LISTED ENTRIES:
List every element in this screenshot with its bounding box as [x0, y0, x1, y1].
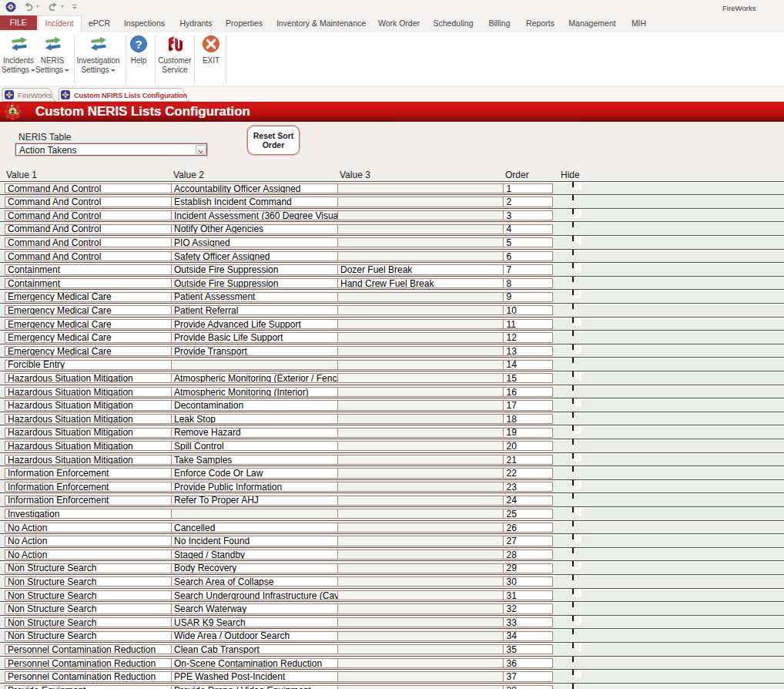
svg-text:?: ?	[135, 38, 142, 51]
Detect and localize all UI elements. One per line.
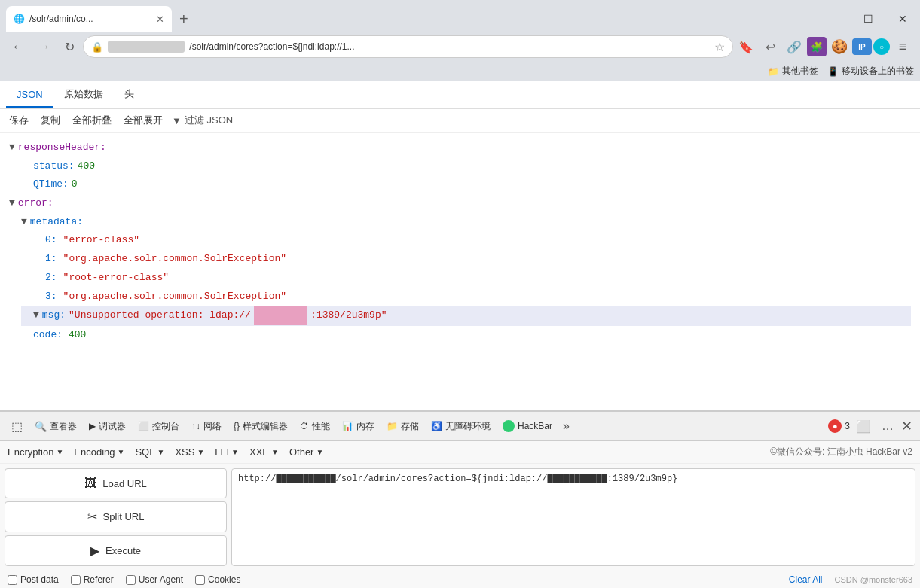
bookmark-mobile-label: 移动设备上的书签 bbox=[842, 65, 914, 78]
other-menu[interactable]: Other ▼ bbox=[289, 446, 323, 458]
load-url-button[interactable]: 🖼 Load URL bbox=[5, 468, 227, 498]
xss-label: XSS bbox=[175, 446, 194, 458]
panel-toggle-button[interactable]: ⬜ bbox=[850, 416, 877, 437]
key-code: code: bbox=[33, 326, 63, 345]
close-button[interactable]: ✕ bbox=[885, 6, 920, 32]
triangle-response-header[interactable]: ▼ bbox=[9, 139, 15, 157]
address-bar: ← → ↻ 🔒 ████████ /solr/admin/cores?actio… bbox=[0, 32, 920, 62]
sql-label: SQL bbox=[135, 446, 154, 458]
back-button[interactable]: ← bbox=[6, 35, 30, 59]
xxe-menu[interactable]: XXE ▼ bbox=[249, 446, 279, 458]
csdn-credit: CSDN @monster663 bbox=[835, 575, 912, 584]
address-star-icon[interactable]: ☆ bbox=[714, 40, 725, 54]
extension-purple-icon[interactable]: 🧩 bbox=[807, 37, 827, 56]
tab-headers[interactable]: 头 bbox=[114, 81, 145, 108]
new-tab-button[interactable]: + bbox=[172, 9, 196, 29]
tab-close-icon[interactable]: ✕ bbox=[156, 14, 164, 25]
user-agent-checkbox-label[interactable]: User Agent bbox=[126, 574, 183, 585]
encryption-menu[interactable]: Encryption ▼ bbox=[8, 446, 63, 458]
user-agent-checkbox[interactable] bbox=[126, 575, 136, 585]
json-line-code: code: 400 bbox=[33, 326, 911, 345]
debugger-button[interactable]: ▶ 调试器 bbox=[83, 417, 132, 436]
address-input-box[interactable]: 🔒 ████████ /solr/admin/cores?action=${jn… bbox=[83, 35, 733, 58]
value-idx1: "org.apache.solr.common.SolrException" bbox=[63, 250, 286, 269]
referer-checkbox-label[interactable]: Referer bbox=[71, 574, 114, 585]
style-editor-button[interactable]: {} 样式编辑器 bbox=[228, 417, 294, 436]
json-line-metadata: ▼ metadata: bbox=[21, 213, 911, 232]
close-devtools-button[interactable]: ✕ bbox=[898, 415, 915, 437]
network-button[interactable]: ↑↓ 网络 bbox=[185, 417, 228, 436]
user-agent-label: User Agent bbox=[139, 574, 183, 585]
sql-arrow: ▼ bbox=[157, 448, 164, 456]
bookmark-other[interactable]: 📁 其他书签 bbox=[768, 65, 818, 78]
chain-icon[interactable]: 🔗 bbox=[783, 35, 805, 58]
sql-menu[interactable]: SQL ▼ bbox=[135, 446, 164, 458]
tab-json[interactable]: JSON bbox=[6, 83, 53, 108]
hackbar-main-area: 🖼 Load URL ✂ Split URL ▶ Execute http://… bbox=[0, 464, 920, 571]
more-tools-button[interactable]: » bbox=[558, 416, 574, 436]
bookmark-folder-icon: 📁 bbox=[768, 66, 779, 77]
post-data-label: Post data bbox=[20, 574, 59, 585]
value-idx3: "org.apache.solr.common.SolrException" bbox=[63, 288, 286, 306]
referer-checkbox[interactable] bbox=[71, 575, 81, 585]
accessibility-button[interactable]: ♿ 无障碍环境 bbox=[425, 417, 497, 436]
circle-blue-icon[interactable]: ○ bbox=[873, 38, 890, 55]
hackbar-tab-button[interactable]: HackBar bbox=[497, 417, 558, 435]
cookies-checkbox-label[interactable]: Cookies bbox=[195, 574, 240, 585]
hackbar-url-input[interactable]: http://███████████/solr/admin/cores?acti… bbox=[231, 468, 915, 566]
maximize-button[interactable]: ☐ bbox=[851, 6, 885, 32]
filter-json[interactable]: ▼ 过滤 JSON bbox=[172, 114, 233, 127]
key-idx0: 0: bbox=[45, 231, 57, 250]
load-url-icon: 🖼 bbox=[84, 477, 96, 490]
hackbar-menu-bar: Encryption ▼ Encoding ▼ SQL ▼ XSS ▼ LFI … bbox=[0, 441, 920, 464]
network-label: 网络 bbox=[203, 420, 222, 433]
hackbar-credit: ©微信公众号: 江南小虫 HackBar v2 bbox=[770, 446, 912, 459]
collapse-all-button[interactable]: 全部折叠 bbox=[69, 112, 115, 129]
memory-label: 内存 bbox=[356, 420, 374, 433]
storage-button[interactable]: 📁 存储 bbox=[381, 417, 425, 436]
style-editor-icon: {} bbox=[234, 421, 240, 431]
expand-all-button[interactable]: 全部展开 bbox=[121, 112, 166, 129]
console-button[interactable]: ⬜ 控制台 bbox=[132, 417, 185, 436]
xss-menu[interactable]: XSS ▼ bbox=[175, 446, 204, 458]
save-button[interactable]: 保存 bbox=[6, 112, 32, 129]
window-controls: — ☐ ✕ bbox=[816, 6, 920, 32]
clear-all-button[interactable]: Clear All bbox=[789, 574, 823, 585]
menu-button[interactable]: ≡ bbox=[891, 35, 914, 58]
active-tab[interactable]: 🌐 /solr/admin/co... ✕ bbox=[6, 6, 172, 32]
key-status: status: bbox=[33, 157, 75, 176]
memory-button[interactable]: 📊 内存 bbox=[336, 417, 381, 436]
post-data-checkbox-label[interactable]: Post data bbox=[8, 574, 59, 585]
devtools-more-button[interactable]: … bbox=[877, 416, 898, 436]
lfi-menu[interactable]: LFI ▼ bbox=[215, 446, 239, 458]
encoding-menu[interactable]: Encoding ▼ bbox=[74, 446, 124, 458]
inspector-cursor-icon[interactable]: ⬚ bbox=[5, 414, 29, 438]
triangle-error[interactable]: ▼ bbox=[9, 194, 15, 213]
tab-title: /solr/admin/co... bbox=[29, 14, 151, 24]
error-circle-icon: ● bbox=[828, 419, 842, 433]
ip-button[interactable]: IP bbox=[852, 38, 872, 55]
load-url-label: Load URL bbox=[102, 478, 147, 489]
bookmark-mobile[interactable]: 📱 移动设备上的书签 bbox=[827, 65, 914, 78]
value-idx0: "error-class" bbox=[63, 231, 139, 250]
back-arrow-icon[interactable]: ↩ bbox=[759, 35, 781, 58]
post-data-checkbox[interactable] bbox=[8, 575, 17, 585]
split-url-label: Split URL bbox=[103, 511, 145, 522]
cookies-checkbox[interactable] bbox=[195, 575, 205, 585]
forward-button[interactable]: → bbox=[32, 35, 56, 59]
split-url-button[interactable]: ✂ Split URL bbox=[5, 501, 227, 532]
copy-button[interactable]: 复制 bbox=[38, 112, 63, 129]
reload-button[interactable]: ↻ bbox=[57, 35, 81, 59]
address-redacted: ████████ bbox=[108, 41, 185, 53]
execute-icon: ▶ bbox=[90, 544, 99, 558]
triangle-msg[interactable]: ▼ bbox=[33, 306, 39, 325]
inspector-button[interactable]: 🔍 查看器 bbox=[29, 417, 83, 436]
execute-button[interactable]: ▶ Execute bbox=[5, 535, 227, 566]
performance-button[interactable]: ⏱ 性能 bbox=[294, 417, 336, 436]
cookie-icon[interactable]: 🍪 bbox=[828, 35, 851, 58]
tab-raw[interactable]: 原始数据 bbox=[53, 81, 114, 108]
xxe-label: XXE bbox=[249, 446, 269, 458]
bookmark-icon[interactable]: 🔖 bbox=[735, 35, 757, 58]
minimize-button[interactable]: — bbox=[816, 6, 851, 32]
triangle-metadata[interactable]: ▼ bbox=[21, 213, 27, 232]
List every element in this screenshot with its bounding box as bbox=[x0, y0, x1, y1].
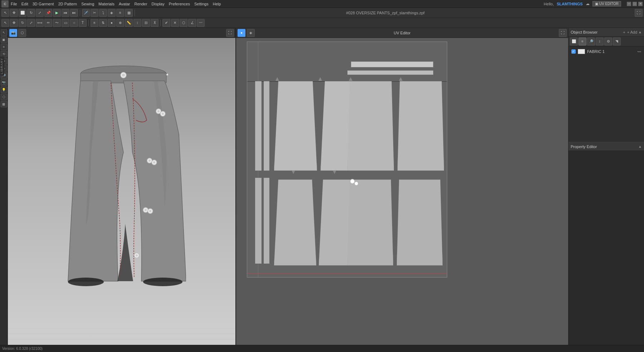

PROBLEM:
Report the tally of lines in the listing that carry the string "json", and nothing else.

RESPONSE:
4